**DATA EXTRACT**
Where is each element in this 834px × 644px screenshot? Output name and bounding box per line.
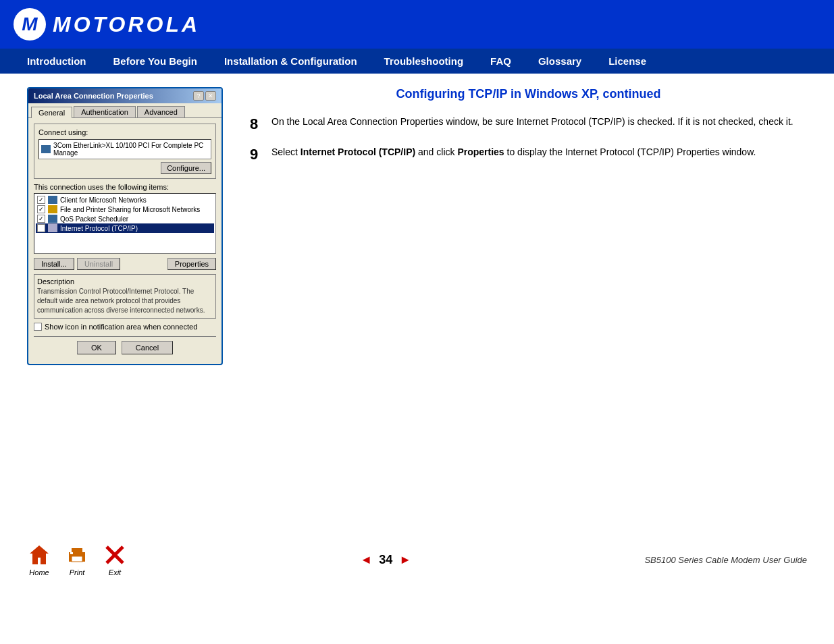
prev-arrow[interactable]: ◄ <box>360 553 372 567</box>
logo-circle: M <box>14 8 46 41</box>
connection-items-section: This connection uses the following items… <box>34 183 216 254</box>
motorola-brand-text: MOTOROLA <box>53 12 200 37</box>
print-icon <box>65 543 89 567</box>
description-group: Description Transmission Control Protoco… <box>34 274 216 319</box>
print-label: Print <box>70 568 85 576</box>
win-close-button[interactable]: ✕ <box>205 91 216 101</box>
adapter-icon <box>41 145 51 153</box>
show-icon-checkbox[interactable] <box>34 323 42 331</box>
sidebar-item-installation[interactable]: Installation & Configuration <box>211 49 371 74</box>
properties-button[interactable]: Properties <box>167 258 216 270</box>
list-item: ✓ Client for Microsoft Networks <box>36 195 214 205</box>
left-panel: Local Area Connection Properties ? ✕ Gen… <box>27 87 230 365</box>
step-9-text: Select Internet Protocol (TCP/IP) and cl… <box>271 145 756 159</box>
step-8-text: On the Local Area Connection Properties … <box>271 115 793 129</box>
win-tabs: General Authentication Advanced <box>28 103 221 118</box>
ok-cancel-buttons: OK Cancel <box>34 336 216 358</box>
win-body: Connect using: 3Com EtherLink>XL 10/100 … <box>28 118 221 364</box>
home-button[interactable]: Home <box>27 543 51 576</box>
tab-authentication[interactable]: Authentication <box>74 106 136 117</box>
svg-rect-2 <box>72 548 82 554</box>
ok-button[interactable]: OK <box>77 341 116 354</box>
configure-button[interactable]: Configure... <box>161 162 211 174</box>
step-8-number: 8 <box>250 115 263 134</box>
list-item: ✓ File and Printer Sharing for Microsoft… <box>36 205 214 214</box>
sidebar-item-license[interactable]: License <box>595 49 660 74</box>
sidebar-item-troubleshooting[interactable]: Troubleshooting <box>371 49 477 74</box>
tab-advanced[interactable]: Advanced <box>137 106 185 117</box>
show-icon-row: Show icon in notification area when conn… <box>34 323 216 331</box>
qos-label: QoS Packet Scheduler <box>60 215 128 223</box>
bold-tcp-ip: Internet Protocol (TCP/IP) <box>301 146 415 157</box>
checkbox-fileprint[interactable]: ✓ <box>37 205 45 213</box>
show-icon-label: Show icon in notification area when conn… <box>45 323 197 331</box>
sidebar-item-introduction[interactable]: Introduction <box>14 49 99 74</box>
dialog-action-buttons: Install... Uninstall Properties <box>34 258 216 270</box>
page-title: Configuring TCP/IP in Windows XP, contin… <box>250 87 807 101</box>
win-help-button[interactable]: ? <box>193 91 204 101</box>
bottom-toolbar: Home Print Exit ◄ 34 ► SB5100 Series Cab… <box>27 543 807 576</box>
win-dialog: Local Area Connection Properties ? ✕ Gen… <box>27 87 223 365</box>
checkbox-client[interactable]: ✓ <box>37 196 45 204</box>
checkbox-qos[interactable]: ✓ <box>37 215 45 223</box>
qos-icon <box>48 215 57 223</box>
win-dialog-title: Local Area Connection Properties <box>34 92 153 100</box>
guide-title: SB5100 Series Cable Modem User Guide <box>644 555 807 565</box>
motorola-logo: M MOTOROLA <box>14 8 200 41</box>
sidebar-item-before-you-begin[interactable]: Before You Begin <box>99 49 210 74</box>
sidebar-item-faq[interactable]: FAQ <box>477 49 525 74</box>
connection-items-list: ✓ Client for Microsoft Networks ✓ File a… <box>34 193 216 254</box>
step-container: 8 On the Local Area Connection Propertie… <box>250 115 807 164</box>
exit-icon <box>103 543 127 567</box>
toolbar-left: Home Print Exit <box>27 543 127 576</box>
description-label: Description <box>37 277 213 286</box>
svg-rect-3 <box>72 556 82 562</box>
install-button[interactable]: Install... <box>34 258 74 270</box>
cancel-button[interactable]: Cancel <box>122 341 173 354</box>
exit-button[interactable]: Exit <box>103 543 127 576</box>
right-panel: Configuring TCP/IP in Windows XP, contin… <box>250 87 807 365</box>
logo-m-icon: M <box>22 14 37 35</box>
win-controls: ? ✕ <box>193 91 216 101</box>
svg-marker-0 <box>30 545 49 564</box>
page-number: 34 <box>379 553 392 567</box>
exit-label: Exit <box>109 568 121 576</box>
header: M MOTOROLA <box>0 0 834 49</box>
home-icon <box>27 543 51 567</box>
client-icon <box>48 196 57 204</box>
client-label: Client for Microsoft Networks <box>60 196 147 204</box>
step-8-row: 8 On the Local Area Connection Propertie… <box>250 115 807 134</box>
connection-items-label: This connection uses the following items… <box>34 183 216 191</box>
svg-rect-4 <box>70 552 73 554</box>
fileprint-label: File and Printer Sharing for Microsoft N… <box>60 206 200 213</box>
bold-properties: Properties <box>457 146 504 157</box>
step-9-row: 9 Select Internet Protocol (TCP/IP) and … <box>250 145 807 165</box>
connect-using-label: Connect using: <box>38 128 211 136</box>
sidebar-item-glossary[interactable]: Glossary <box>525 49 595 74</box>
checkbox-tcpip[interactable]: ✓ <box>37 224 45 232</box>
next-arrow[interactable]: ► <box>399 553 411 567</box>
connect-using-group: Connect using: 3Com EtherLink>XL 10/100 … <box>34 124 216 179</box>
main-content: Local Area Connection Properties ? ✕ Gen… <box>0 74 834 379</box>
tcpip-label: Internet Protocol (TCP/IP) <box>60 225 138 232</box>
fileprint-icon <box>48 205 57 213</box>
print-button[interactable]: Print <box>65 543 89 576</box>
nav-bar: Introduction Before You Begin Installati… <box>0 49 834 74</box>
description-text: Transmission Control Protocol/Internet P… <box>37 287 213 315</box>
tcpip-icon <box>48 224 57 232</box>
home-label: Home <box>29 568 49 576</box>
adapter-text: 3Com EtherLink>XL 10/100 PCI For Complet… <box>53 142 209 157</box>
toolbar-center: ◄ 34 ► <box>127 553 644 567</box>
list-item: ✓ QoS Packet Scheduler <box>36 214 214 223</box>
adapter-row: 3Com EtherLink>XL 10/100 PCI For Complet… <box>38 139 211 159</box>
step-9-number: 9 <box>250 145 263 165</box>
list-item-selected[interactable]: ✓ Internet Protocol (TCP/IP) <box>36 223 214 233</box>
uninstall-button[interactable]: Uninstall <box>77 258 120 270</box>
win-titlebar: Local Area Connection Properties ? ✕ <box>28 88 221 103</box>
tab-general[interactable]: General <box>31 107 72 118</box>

**WHAT THE TASK REQUIRES**
Reproduce every line of the material above that has the string "fileprint".

**TASK SOLUTION**
checkbox-fileprint[interactable]: ✓ <box>37 205 45 213</box>
fileprint-label: File and Printer Sharing for Microsoft N… <box>60 206 200 213</box>
fileprint-icon <box>48 205 57 213</box>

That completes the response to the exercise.